Item 5.03 Amendments to Articles of Incorporation or Bylaws; Change in Fiscal Year.
     On June 25, 2008, the Board of Directors of the Company adopted the Company’s Third Amended and Restated Bylaws which amends the Company’s bylaws to:
     (i) allow greater flexibility to use electronic transmissions, including telephone and computer communication, to hold shareholder meetings and conduct voting;
     (ii) require advance notice of a shareholder’s intention to nominate a person for director or propose a matter for consideration at a meeting of shareholders;
     (iii) clarify what constitutes the vote required for shareholders generally to approve matters; and
     (iv) to restrict the authority to set the number of director to be elected to the board of directors.

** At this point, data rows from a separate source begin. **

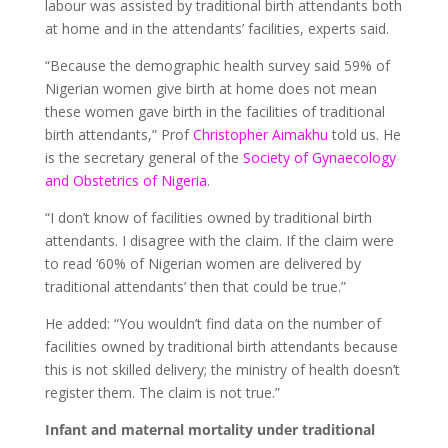
labour was assisted by traditional birth attendants both
at home and in the attendants’ facilities, experts said.
“Because the demographic health survey said 59% of
Nigerian women give birth at home does not mean
these women gave birth in the facilities of traditional
birth attendants,” Prof
Christopher Aimakhu
told us. He
is the secretary general of the
Society of Gynaecology
and Obstetrics of Nigeria
.
“I don’t know of facilities owned by traditional birth
attendants. I disagree with the claim. If the claim were
to read ‘60% of Nigerian women are delivered by
traditional attendants’ then that could be true.”
He added: “You wouldn’t find data on the number of
facilities owned by traditional birth attendants because
this is not skilled delivery; the ministry of health doesn’t
register them. The claim is not true.”
Infant and maternal mortality under traditional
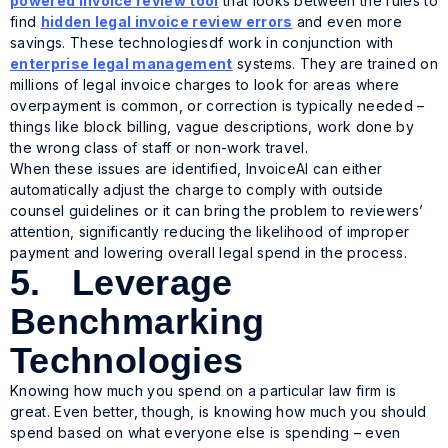
powered invoice review tool
that looks between the rules to
find
hidden legal invoice review errors
and even more
savings. These technologiesdf work in conjunction with
enterprise legal management
systems. They are trained on
millions of legal invoice charges to look for areas where
overpayment is common, or correction is typically needed –
things like block billing, vague descriptions, work done by
the wrong class of staff or non-work travel.
When these issues are identified, InvoiceAI can either
automatically adjust the charge to comply with outside
counsel guidelines or it can bring the problem to reviewers’
attention, significantly reducing the likelihood of improper
payment and lowering overall legal spend in the process.
5. Leverage
Benchmarking
Technologies
Knowing how much you spend on a particular law firm is
great. Even better, though, is knowing how much you
should
spend based on what everyone else is spending – even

     Set forth below are the sections of the bylaws which have been amended or added. They are marked to show the changes.
     “Section 1.01. Principal Place of Business. The principal place of business of the corporation shall may be located in Houston, Texas, and the office of its transfer agent or registrar shall be located in Glendale, California within or without the State of Texas as the board of directors may from time to time determine.”
     “Section 2.01. Time and Place of Meetings. Meetings of shareholders for any purpose may be held at such time and place within or without the State of Texas as shall be stated in the notice of the meeting or in a duly executed waiver of notice thereof and, if authorized by the board of directors may be held by remote communications.”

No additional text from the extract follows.